Fletcher was playing the waiting game, using his head as well as his legs to try to give him that all important advantage. However, as the closing stages of the race unfolded it was Crawforth who appeared first in the arena and, with a handful of seconds and a furious group sprint behind, cruised to the line for the first win of the season.
Fletcher took second narrowly ahead of Beckingsale and Oldham, while an exhausted Lansley came in seconds later to take fifth.
Crawforth said: “That was a tough race, with so many of us in contention. After the first lap there were about 20 of us battling it out. I felt comfortable out there but went to the front a few times just to keep the pace high.
“It was hard to get away. It was pretty windy out there, so I just sat there. Towards the end I started getting cramp but fortunately it went away and on the last two laps I settled down and felt great.
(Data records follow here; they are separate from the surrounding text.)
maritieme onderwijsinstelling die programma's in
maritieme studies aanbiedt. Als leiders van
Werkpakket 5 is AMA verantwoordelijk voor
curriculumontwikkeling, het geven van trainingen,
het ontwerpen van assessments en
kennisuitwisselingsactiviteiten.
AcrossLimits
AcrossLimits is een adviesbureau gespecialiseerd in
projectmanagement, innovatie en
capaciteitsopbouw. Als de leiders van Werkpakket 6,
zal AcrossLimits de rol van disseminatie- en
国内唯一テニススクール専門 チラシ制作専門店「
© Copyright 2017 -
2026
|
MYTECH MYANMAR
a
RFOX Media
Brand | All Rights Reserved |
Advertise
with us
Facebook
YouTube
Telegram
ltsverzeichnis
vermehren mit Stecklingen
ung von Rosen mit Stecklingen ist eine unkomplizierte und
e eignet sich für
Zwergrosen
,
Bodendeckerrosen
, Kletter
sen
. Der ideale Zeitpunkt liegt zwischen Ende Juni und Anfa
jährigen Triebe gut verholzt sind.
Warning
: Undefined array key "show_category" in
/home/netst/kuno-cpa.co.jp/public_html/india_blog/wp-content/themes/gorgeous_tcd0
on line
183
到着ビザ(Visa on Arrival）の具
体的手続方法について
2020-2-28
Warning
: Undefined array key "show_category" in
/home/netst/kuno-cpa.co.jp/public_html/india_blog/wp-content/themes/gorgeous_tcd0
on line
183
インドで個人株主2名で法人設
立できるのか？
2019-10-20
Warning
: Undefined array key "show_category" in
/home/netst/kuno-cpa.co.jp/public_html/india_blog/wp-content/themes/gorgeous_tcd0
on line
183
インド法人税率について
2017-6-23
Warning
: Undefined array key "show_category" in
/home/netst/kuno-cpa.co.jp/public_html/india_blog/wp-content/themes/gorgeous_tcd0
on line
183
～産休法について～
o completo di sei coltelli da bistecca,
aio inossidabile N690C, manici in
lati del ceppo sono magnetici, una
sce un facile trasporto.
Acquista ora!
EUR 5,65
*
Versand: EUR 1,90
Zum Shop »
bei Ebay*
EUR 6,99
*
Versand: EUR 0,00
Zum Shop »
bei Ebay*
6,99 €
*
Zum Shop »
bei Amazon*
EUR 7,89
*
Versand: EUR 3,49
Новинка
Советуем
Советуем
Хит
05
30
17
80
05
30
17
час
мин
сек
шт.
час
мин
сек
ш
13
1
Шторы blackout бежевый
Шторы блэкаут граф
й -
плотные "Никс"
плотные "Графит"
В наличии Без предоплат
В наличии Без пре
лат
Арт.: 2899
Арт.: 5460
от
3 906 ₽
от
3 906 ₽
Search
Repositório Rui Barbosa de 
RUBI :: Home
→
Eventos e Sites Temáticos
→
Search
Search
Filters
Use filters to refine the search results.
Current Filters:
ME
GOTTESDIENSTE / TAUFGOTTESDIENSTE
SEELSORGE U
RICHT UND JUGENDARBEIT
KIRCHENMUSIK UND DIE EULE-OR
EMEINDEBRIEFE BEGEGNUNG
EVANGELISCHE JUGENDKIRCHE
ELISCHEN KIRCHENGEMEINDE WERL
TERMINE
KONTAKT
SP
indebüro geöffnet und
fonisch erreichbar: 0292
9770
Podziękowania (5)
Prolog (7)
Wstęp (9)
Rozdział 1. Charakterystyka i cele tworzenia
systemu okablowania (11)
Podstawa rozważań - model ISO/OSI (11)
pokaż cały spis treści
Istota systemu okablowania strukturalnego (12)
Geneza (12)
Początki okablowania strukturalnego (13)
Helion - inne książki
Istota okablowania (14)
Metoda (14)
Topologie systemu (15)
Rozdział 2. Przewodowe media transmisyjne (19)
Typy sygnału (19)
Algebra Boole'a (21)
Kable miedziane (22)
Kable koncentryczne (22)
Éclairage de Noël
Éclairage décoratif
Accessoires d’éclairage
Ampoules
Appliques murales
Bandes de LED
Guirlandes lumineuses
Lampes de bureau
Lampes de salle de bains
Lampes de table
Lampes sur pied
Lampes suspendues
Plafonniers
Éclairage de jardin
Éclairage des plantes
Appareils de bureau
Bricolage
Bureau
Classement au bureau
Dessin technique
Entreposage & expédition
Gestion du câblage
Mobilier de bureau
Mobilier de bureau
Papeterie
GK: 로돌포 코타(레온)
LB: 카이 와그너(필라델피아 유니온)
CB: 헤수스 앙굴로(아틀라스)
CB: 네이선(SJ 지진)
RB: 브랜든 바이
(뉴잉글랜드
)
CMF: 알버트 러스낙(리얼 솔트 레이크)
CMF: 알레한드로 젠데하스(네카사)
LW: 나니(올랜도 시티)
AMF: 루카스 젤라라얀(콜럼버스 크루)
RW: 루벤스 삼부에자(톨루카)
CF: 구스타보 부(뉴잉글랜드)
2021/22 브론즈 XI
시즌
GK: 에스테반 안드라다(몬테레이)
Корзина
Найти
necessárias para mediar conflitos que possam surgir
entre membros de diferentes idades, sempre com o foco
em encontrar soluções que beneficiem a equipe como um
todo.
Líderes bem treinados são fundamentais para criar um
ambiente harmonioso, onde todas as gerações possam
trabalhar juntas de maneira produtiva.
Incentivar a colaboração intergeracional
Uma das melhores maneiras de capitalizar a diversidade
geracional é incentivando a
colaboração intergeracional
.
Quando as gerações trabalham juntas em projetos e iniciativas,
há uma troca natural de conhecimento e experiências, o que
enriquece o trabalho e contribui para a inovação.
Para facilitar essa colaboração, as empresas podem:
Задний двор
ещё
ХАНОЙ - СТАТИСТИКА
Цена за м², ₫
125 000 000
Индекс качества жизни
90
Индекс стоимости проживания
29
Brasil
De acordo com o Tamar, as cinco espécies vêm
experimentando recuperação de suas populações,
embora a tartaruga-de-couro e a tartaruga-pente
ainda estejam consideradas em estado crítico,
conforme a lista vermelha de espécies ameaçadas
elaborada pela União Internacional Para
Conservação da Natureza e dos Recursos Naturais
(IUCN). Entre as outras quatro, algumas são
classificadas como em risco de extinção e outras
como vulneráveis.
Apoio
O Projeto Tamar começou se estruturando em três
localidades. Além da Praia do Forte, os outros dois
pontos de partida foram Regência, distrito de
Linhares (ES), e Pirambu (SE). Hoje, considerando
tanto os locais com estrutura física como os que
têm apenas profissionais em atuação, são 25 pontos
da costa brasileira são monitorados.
“It was difficult to keep tabs on how many laps you’d done, but it was a good course, good race and of course I’m happy to win. I’m pleased with my form. I haven’t done any top end training yet so I’m surprised to win, but I’m happy to take it home.”
The elite women’s race had a true international flavour, with New Zealander Rosara Joseph mixing it up with Australian Kate Potter and German Mel Spath alongside homegrown talent including national cross-country champion Jenny Copnall and first year elites Annie Last and Lilly Matthews.
A slight tussle on the second row saw a few riders left behind as the fast train to victory left abruptly without them, headed by World Cup regular Joseph.
While Joseph remained unchallenged, the race behind was a turmoil of chopping and changing as the women fought their way through the course and the backmarkers, hunting for the sweet spot on Joseph’s wheel.
Spath had an off at the feed station, going over the bars as she reached for a bottle. Despite it leaving her angry and well off the pace, she quickly got back to the group, only to find herself taking a wrong turn, followed by Copnall.
Meanwhile, Joseph was narrowing for the finish line with fellow Kiwi Jen O’Connor stuck to her wheel. Joseph smoothly accelerated to take the win, leaving no room for O’Connor to respond.
Seconds later and three riders burst into the arena, each eager to pick up the remaining podium spot. After a quick burst of speed over the remaining 50m it was Mel Spath who outsprinted Potter and Copnall for that honour.
Despite finishing fifth, Copnall was delighted to be the best finishing Brit in a highly competitive field. Annie Last rode a strong race, stepping up from junior ranks to elite racing to take a fine sixth, while team-mates Lilly Matthews and Sharon Laws picked up seventh and eighth respectively.
Rosara said: “That was really exciting. I was really impressed with the quality of the field. On this sort of course and with the quality riders I was up against, the race is so fast and although I tried over the first couple of laps to get away, I couldn’t shake them off my tail.
“I wanted to make this a really good workout. I haven’t done a lot of racing so far this year but I’m looking to do the World Cups, which kick off in a few weeks. I could have just sat in the group but I prefer to work hard.”
Round two heads for a new venue, one that is currently looking for World Cup status, so expect Dalby Forest to provide a real humdinger of a race.